Staggering Statistics: The Need for Special Education
Who needs special education? According to national statistics, perhaps the better question is, who doesn’t? According to the Centers for Disease Control and Prevention (CDC), approximately one in six children in the United States has a developmental disability, ranging from mild disabilities, such as speech and language impairments, to severe developmental disabilities, such as autism, cerebral palsy, and intellectual disability.
In 2018, the CDC reported the estimated prevalence of autism among the nation’s children to be 1 in 59 children, a fifteen percent (15%) increase from 1 in 68 children two years prior.

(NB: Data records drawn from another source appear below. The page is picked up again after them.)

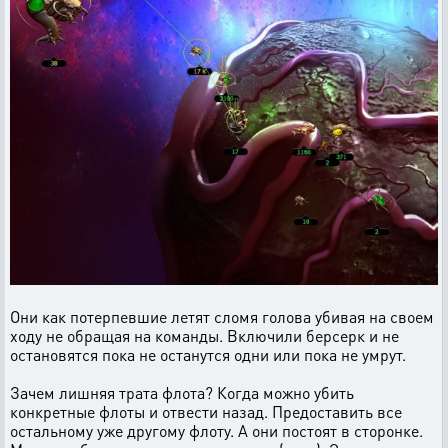
Они как потерпевшие летят сломя голова убивая на своем
ходу не обращая на команды. Включили берсерк и не
остановятся пока не останутся одни или пока не умрут.
Зачем лишняя трата флота? Когда можно убить
конкретные флоты и отвести назад. Предоставить все
остальному уже другому флоту. А они постоят в сторонке.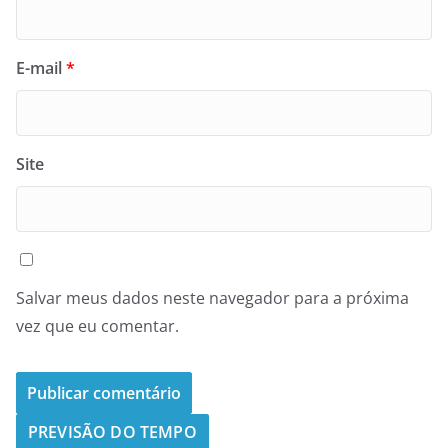
E-mail
*
Site
Salvar meus dados neste navegador para a próxima
vez que eu comentar.
PREVISÃO DO TEMPO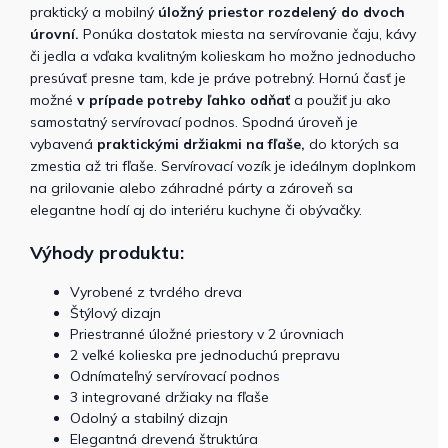
praktický a mobilný
úložný priestor rozdelený do dvoch
úrovní.
Ponúka dostatok miesta na servírovanie čaju, kávy
či jedla a vďaka kvalitným kolieskam ho možno jednoducho
presúvať presne tam, kde je práve potrebný. Hornú časť je
možné
v prípade potreby ľahko odňať
a použiť ju ako
samostatný servírovací podnos. Spodná úroveň je
vybavená
praktickými držiakmi na fľaše,
do ktorých sa
zmestia až tri fľaše. Servírovací vozík je ideálnym doplnkom
na grilovanie alebo záhradné párty a zároveň sa
elegantne hodí aj do interiéru kuchyne či obývačky.
Výhody produktu:
Vyrobené z tvrdého dreva
Štýlový dizajn
Priestranné úložné priestory v 2 úrovniach
2 veľké kolieska pre jednoduchú prepravu
Odnímateľný servírovací podnos
3 integrované držiaky na fľaše
Odolný a stabilný dizajn
Elegantná drevená štruktúra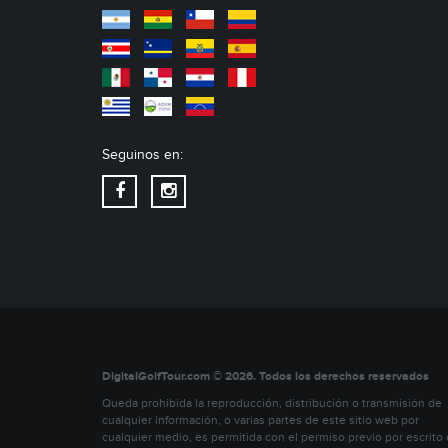
Seguinos en:
DigitalGolfTour.com © 2026. Todos los derechos reservados
Queda prohibida la reproducción, distribución o transmisión de
cualquier información, o varias partes de este sitio web por
cualquier medio, es permitida con el permiso previo por escrito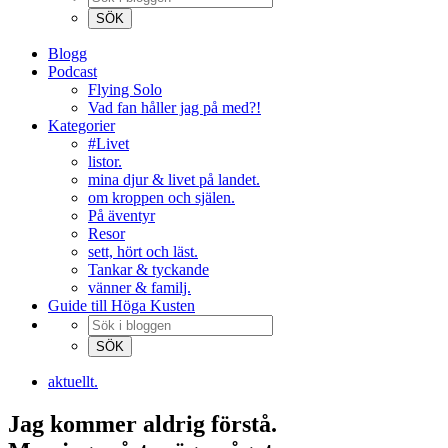
Blogg
Podcast
Flying Solo
Vad fan håller jag på med?!
Kategorier
#Livet
listor.
mina djur & livet på landet.
om kroppen och själen.
På äventyr
Resor
sett, hört och läst.
Tankar & tyckande
vänner & familj.
Guide till Höga Kusten
aktuellt.
Jag kommer aldrig förstå.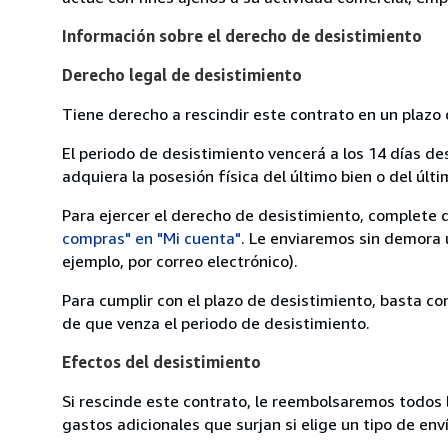
Información sobre el derecho de desistimiento
Derecho legal de desistimiento
Tiene derecho a rescindir este contrato en un plazo 
El periodo de desistimiento vencerá a los 14 días de
adquiera la posesión física del último bien o del últi
Para ejercer el derecho de desistimiento, complete 
compras" en "Mi cuenta"
. Le enviaremos sin demora 
ejemplo, por correo electrónico).
Para cumplir con el plazo de desistimiento, basta co
de que venza el periodo de desistimiento.
Efectos del desistimiento
Si rescinde este contrato, le reembolsaremos todos 
gastos adicionales que surjan si elige un tipo de e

In the Diagnostic and Statistical Manual of Mental Disorders, Fifth Edition (DSM-5, 2013), the American Psychiatric Association reported that five percent (5%) of children have attention-deficit/hyperactivity disorder (ADHD). However, three years later in 2016, a parent-reported study on ADHD diagnosis and treatment, approximately 6.1 million or nine point four percent (9.4%) of children ages 2-17 had been diagnosed with ADHD. Further, nearly two-thirds (64%) of children with ADHD also had another mental, emotional, or behavioral disorder such as conduct disorder, anxiety, depression, autism, or Tourette syndrome.
According to Paediatrics & Child Health, five to ten percent (5% to 10%) of the population is considered to have dyslexia. Linda S. Siegel, Perspectives on Dyslexia, Paediatrics & Child Health (Dec. 2006), at 581-87.